*What to work on:* Below are the records; restate word for word the lines from the first through the one containing "leverancier", and only those.

*Input:*

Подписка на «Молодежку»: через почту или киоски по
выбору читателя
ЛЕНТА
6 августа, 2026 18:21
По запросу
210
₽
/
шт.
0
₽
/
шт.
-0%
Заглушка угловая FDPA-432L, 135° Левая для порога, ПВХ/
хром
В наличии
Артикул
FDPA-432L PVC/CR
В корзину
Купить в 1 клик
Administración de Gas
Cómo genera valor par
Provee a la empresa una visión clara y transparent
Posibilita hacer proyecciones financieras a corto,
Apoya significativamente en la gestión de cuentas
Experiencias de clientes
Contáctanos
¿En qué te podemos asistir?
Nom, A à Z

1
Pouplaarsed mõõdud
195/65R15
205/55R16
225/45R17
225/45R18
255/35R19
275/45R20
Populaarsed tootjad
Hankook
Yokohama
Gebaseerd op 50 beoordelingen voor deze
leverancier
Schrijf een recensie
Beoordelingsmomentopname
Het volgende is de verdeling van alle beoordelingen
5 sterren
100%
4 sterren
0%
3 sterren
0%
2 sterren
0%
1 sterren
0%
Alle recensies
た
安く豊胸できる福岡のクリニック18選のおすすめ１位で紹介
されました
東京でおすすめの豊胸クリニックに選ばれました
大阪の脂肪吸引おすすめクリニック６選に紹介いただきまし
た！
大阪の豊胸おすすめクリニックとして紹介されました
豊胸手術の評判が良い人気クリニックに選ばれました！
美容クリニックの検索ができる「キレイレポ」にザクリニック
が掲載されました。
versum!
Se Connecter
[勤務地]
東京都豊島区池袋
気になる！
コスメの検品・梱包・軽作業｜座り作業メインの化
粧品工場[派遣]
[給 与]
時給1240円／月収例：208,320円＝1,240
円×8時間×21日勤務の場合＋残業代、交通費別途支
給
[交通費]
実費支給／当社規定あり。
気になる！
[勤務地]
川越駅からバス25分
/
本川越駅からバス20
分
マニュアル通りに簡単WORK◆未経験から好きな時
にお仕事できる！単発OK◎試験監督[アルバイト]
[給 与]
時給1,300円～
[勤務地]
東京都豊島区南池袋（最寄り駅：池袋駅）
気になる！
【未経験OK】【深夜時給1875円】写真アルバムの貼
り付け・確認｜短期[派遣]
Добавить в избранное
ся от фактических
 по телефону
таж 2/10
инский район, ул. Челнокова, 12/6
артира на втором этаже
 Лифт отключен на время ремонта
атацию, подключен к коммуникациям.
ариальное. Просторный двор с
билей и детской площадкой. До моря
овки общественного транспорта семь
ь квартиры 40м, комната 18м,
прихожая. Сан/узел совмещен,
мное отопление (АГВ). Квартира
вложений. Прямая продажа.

*Completed exercise:*
Подписка на «Молодежку»: через почту или киоски по
выбору читателя
ЛЕНТА
6 августа, 2026 18:21
По запросу
210
₽
/
шт.
0
₽
/
шт.
-0%
Заглушка угловая FDPA-432L, 135° Левая для порога, ПВХ/
хром
В наличии
Артикул
FDPA-432L PVC/CR
В корзину
Купить в 1 клик
Administración de Gas
Cómo genera valor par
Provee a la empresa una visión clara y transparent
Posibilita hacer proyecciones financieras a corto,
Apoya significativamente en la gestión de cuentas
Experiencias de clientes
Contáctanos
¿En qué te podemos asistir?
Nom, A à Z

1
Pouplaarsed mõõdud
195/65R15
205/55R16
225/45R17
225/45R18
255/35R19
275/45R20
Populaarsed tootjad
Hankook
Yokohama
Gebaseerd op 50 beoordelingen voor deze
leverancier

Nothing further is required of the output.